It now appears that the search for Malaysia Airlines flight 370, which vanished en route from Kuala Lumpur to Beijing a week ago, was in the wrong place. Investigators now think the plane was deliberately diverted from its planned route; satellite data suggest its last communication came from one of two long but narrow corridors , a northern one stretching from the Kazakhstan-Uzbekistan border to northern Thailand, and a southern one from Indonesia to the southern Indian ocean.
That complicates things for one search effort: The massive crowdsourcing project by Tomnod , which has enlisted about 3 million volunteers from around the world to pore over satellite imagery.

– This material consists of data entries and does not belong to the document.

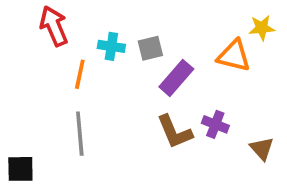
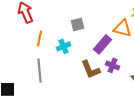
cyan cross: (111, 46) -> (64, 46), moved, turned -32
purple rectangle: (176, 78) -> (102, 44), moved

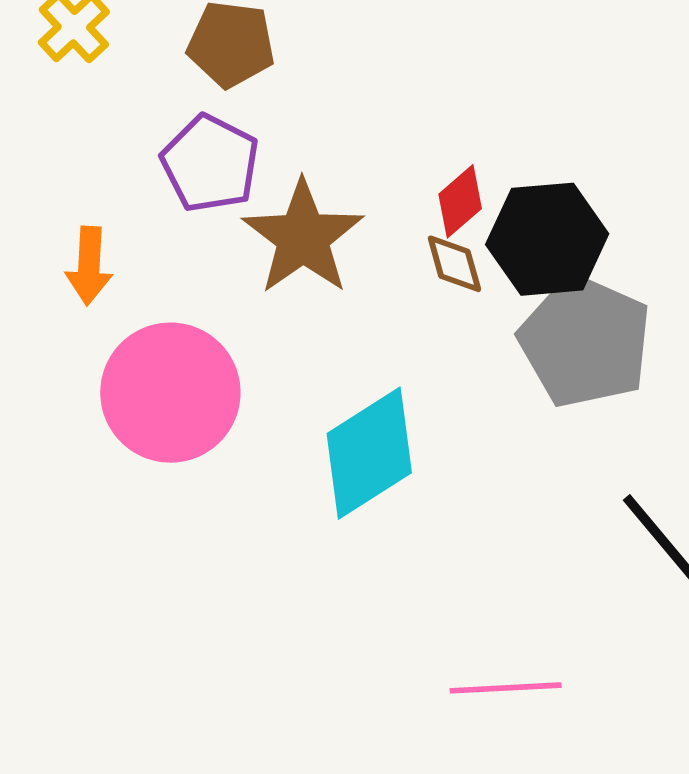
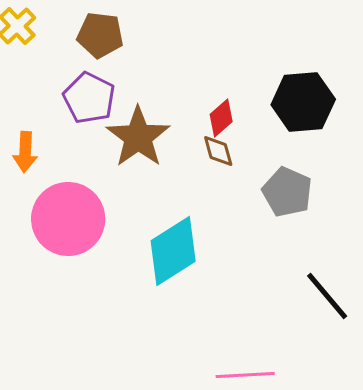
black hexagon: (547, 239) -> (303, 102), moved
gray pentagon: (585, 341) -> (287, 192), size x0.7

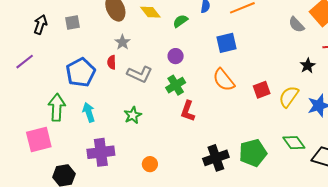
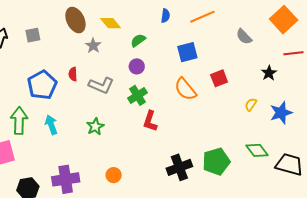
green semicircle: (180, 21) -> (138, 40), moved
gray semicircle: (296, 25) -> (244, 37), moved
gray star: (122, 42) -> (93, 46), moved
red square: (262, 90) -> (219, 78), moved
yellow semicircle: (289, 97) -> (251, 104), size x0.6
purple cross: (101, 152) -> (66, 179), moved

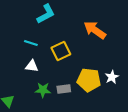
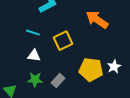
gray rectangle: (64, 89) -> (58, 81), moved, turned -40
green star: (43, 90) -> (35, 80), moved

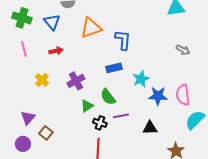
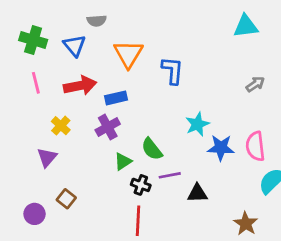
orange triangle: (91, 28) -> (128, 54), turned -40
gray arrow: (183, 50) -> (255, 84), turned -64
red arrow: (56, 51) -> (80, 86), size x1.6
blue rectangle: (114, 68) -> (116, 98), moved
purple triangle: (28, 118) -> (47, 157), moved
black triangle: (150, 128) -> (197, 193), moved

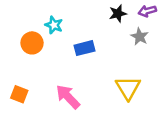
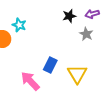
blue rectangle: (85, 48) -> (50, 65), moved, turned -49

Tomnod was born as a research project at the University of San Diego and acquired in 2013 by DigitalGlobe, a Colorado-based satellite imaging company. DigitalGlobe uploaded about 24,000 square kilometers (9,300 square miles) of high-resolution imagery to Tomnod, collected in some of the areas where the plane was originally thought to be. Users of the website can scan micro-portions of the map, each about the size of a city block, tagging anything that looks like wreckage, rafts, oil slicks, or other signs of the aircraft. Areas tagged by multiple people get passed on to expert satellite imagery analysts.
According to Digital Globe, as of yesterday, before the search in the South China Sea and Gulf of Thailand were called off, there had been more than 190 million map views, and each pixel available had been seen by a human eye at least 30 times. More satellite images are uploaded each day—14,000 square kilometers were added yesterday. As a comparison, an aircraft at low altitudes can cover 30 square kilometers in 8 hours.
However, even 24,000 sq km is only a small part of the area where the plane was originally thought to have vanished (see map below). And today’s change of focus means that area is no longer relevant. At the time of writing, Tomnod had not yet added new imagery.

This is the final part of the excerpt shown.